Debutta in anteprima, al Napoli Teatro Festival, il nuovo progetto drammaturgico di Fortunato Calvino, regista e autore da sempre vicino al mondo alla comunità Lgbti, che ha più volte raccontato la vita e le esperienze delle persone omosessuali e transessuali con un’attenzione particolare per il mondo dei femminielli napoletani.
Il nuovo lavoro, Fuoriscena, oltre ad avvalersi della partecipazione di una protagonista della scena teatrale napoletana e italiana, come Antonella Morea, nei panni di un’attrice sul viale del tramonto, vede la presenza di un noto mattatore della commedia brillante quale Gino Rivieccio che intepreta, per la prima volta, il ruolo di un omosessuale.
Incontriamo Gino Rivieccio a poche ore dal debutto.
Ci può brevemente descrivere il suo personaggio nello spettacolo Fuoriscena?
Premetto che è un lavoro carico di emozioni, e per questo bellissimo, con punte di leggerezza. Manuele è un uomo gay che vive da solo, lacerato dalla morte del compagno avvenuta anni prima. Ha una vicina di pianerottolo, Gloria, un’ex attrice omofoba e insofferente verso gli omosessuali e il loro mondo. Dopo violenti scontri iniziali il loro rapporto cambierà. Sarà la vita con i suoi accadimenti a far scattare quella sensibilità e quella solidarietà, facendo cadere tutte le barriere e i pregiudizi che entrambi hanno verso il mondo dell’altro.
Il finale a sorpresa rivelerà tutto il crogiolo di sentimenti e di emozioni nascoste fino a quel momento.
È la prima volta che lei interpreta la parte di personaggio omosessuale?
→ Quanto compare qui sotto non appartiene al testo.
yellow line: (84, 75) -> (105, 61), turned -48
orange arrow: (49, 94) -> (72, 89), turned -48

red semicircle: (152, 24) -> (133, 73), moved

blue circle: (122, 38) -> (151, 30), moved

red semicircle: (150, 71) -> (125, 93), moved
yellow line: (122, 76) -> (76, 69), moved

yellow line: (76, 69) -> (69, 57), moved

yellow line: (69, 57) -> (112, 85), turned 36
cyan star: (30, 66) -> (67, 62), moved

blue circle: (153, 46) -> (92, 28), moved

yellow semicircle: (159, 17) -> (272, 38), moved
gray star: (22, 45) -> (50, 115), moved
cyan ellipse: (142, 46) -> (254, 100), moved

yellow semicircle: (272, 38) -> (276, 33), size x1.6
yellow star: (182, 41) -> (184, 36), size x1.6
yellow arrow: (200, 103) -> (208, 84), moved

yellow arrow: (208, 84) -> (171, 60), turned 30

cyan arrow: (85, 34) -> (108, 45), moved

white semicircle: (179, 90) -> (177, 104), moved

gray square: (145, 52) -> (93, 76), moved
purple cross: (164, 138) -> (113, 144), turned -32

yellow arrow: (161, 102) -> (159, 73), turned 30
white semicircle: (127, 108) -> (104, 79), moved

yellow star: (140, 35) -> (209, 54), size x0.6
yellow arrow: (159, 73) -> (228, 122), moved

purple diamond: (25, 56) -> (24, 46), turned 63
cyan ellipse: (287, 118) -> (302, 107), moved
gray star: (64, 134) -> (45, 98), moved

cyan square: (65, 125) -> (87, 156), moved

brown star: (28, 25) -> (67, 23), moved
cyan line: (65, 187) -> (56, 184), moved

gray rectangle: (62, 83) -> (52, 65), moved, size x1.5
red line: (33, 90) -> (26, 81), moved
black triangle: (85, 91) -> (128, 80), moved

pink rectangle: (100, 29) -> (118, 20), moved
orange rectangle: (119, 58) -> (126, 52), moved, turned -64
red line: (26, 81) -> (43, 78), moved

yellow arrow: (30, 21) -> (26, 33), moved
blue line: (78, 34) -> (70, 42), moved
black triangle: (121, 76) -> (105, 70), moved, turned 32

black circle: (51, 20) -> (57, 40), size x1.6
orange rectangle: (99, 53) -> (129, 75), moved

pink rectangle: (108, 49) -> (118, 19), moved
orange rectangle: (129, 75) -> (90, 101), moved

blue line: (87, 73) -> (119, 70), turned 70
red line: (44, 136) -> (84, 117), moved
Quanto è difficile non cadere nel cliché e realizzare, invece, un personaggio credibile e reale?
Sì, è la prima volta che mi è stato proposto un personaggio omosessuale. Oggi riconosco che ad ogni attore dovrebbe capitare l’occasione di misurarsi in un ruolo simile. Forse era quello che mi mancava nella mia lunga carriera e mi rendo conto dell’arricchimento interiore che questo ruolo mi ha donato.
Io credo di aver affrontato questa prova semplicemente da attore, immedesimandomi nel personaggio ed evitando qualsiasi macchiettizzazione del gay come, invece, è stato fatto troppo spesso in un certo deprimente cinema commerciale.
Fuoriscena è una pièce che parla anche di esclusione e solitudine. Lei crede che oggi l’Italia sia un Paese che include le persone omosessuali o invece le discrimina?
Personalmente frequento un ambiente, quello artistico, dove non esistono esclusioni: siamo tutti un po’ matti e un po’ strani, per cui non viviamo il problema dell’accettazione. Ho tanti amici gay tra cantanti e attori, per cui proprio non sento il problema dell’omofobia. Però ti posso dire che spesso c’è un atteggiamento, al contrario, molto selettivo da parte dei gay: probabilmente è un modo di mantenere alte le difese e proteggersi da una società che non è ancora del tutto matura all’accettazione dell’altro.
Ma i tempi sento che sono maturi. Mi auguro che lo diventino anche quelli che finora hanno mostrato un crescente strabismo verso il tema.